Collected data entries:
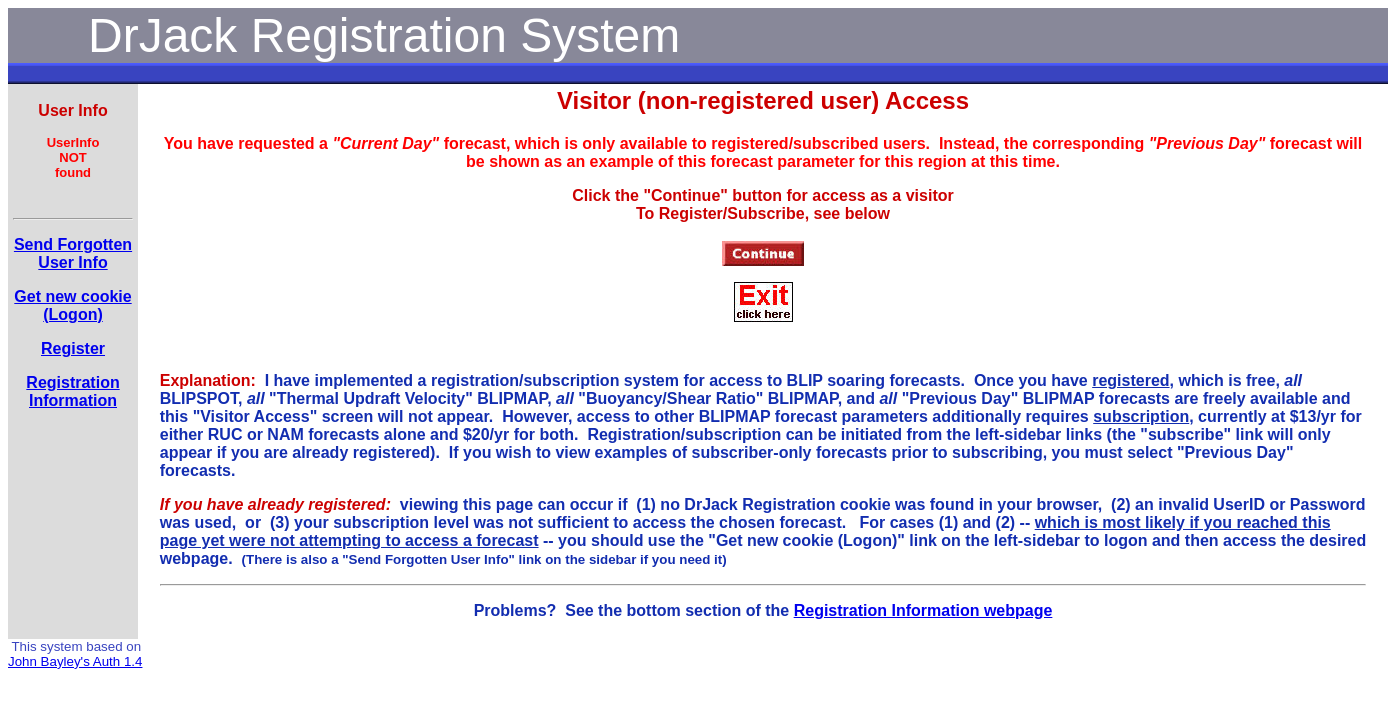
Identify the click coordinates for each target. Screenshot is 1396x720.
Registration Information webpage (923, 610)
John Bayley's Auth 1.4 (75, 661)
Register (73, 348)
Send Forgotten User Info (73, 253)
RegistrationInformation (72, 391)
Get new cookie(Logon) (72, 305)
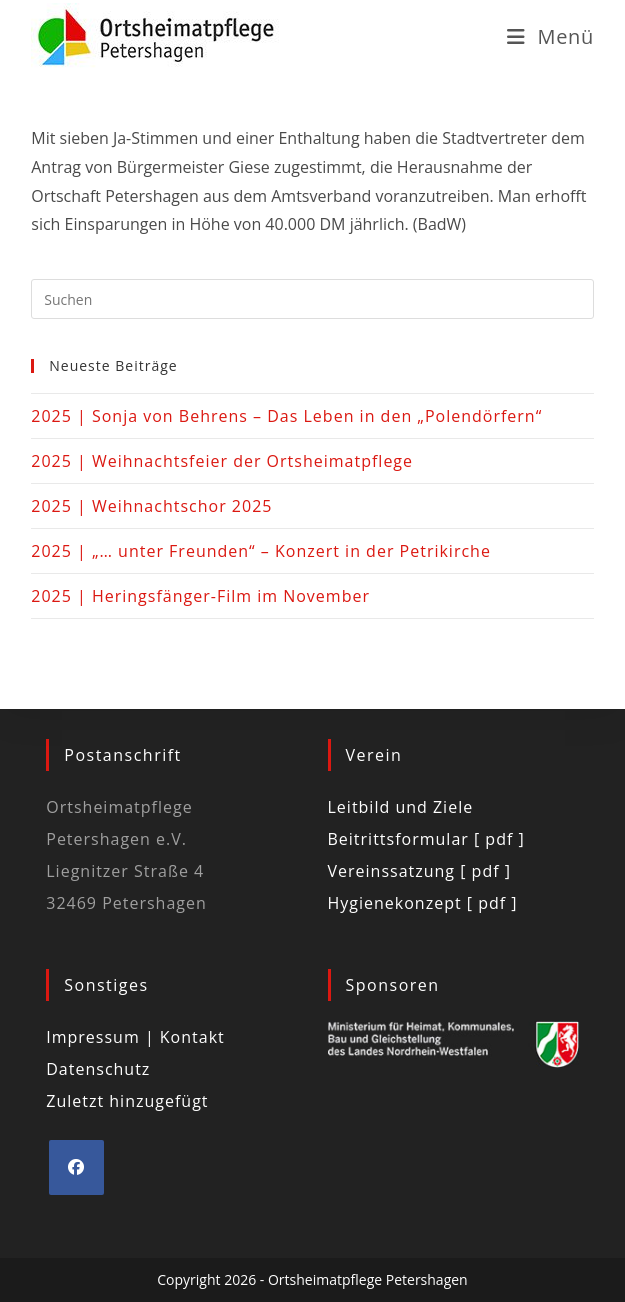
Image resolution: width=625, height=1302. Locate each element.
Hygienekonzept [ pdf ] (423, 903)
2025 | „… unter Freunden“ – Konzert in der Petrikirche (261, 551)
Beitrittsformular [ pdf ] (426, 839)
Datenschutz (98, 1069)
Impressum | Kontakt (135, 1037)
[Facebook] (76, 1167)
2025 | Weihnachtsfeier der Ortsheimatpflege (222, 461)
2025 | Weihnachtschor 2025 (151, 506)
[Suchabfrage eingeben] (312, 299)
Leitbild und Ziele (401, 807)
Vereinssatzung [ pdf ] (419, 871)
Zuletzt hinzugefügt (127, 1101)
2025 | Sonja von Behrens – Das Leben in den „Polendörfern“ (286, 416)
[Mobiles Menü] (550, 36)
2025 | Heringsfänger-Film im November (200, 596)
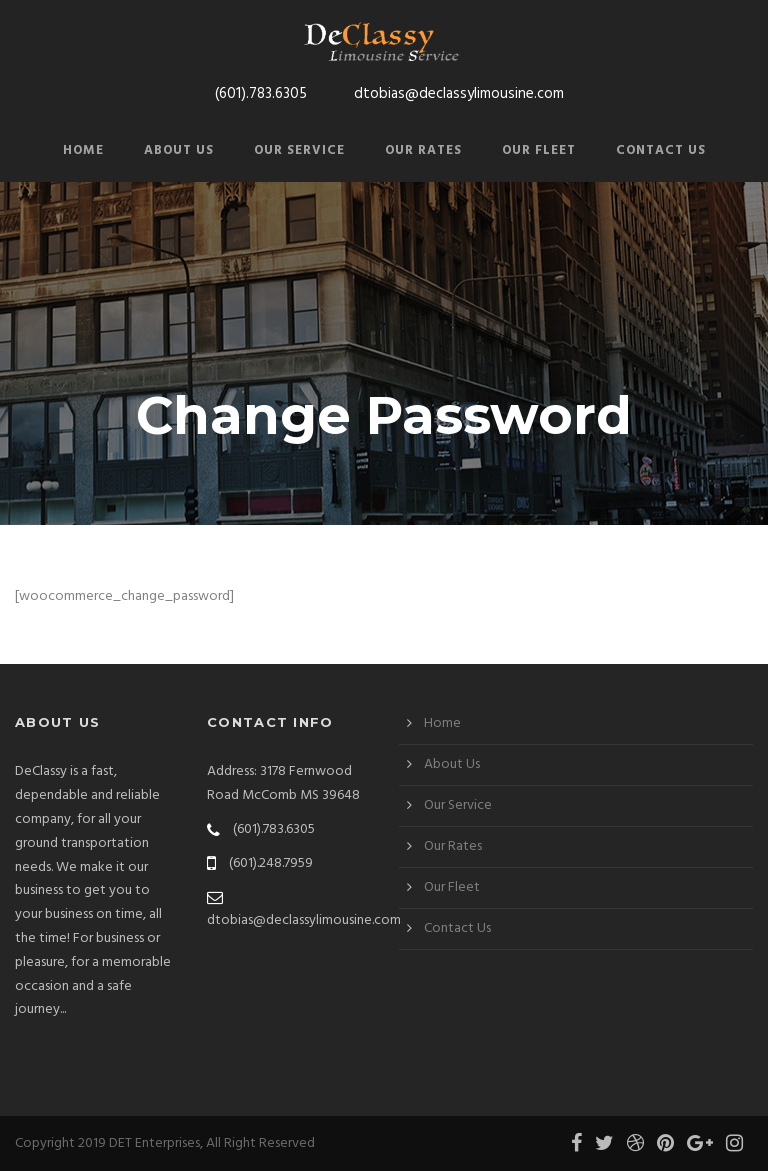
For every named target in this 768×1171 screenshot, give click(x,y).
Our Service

#### [Required work]
Find the line that contains "2025 | Sonja", then write out that line and each one after it, exactly and with nothing else, through the end of the entries above, without the pictures.

#### [Answer section]
2025 | Sonja von Behrens – Das Leben in den „Polendörfern“ (286, 416)
[Mobiles Menü] (550, 36)
2025 | Heringsfänger-Film im November (200, 596)
For every named target in this 768×1171 screenshot, give click(x,y).
Our Service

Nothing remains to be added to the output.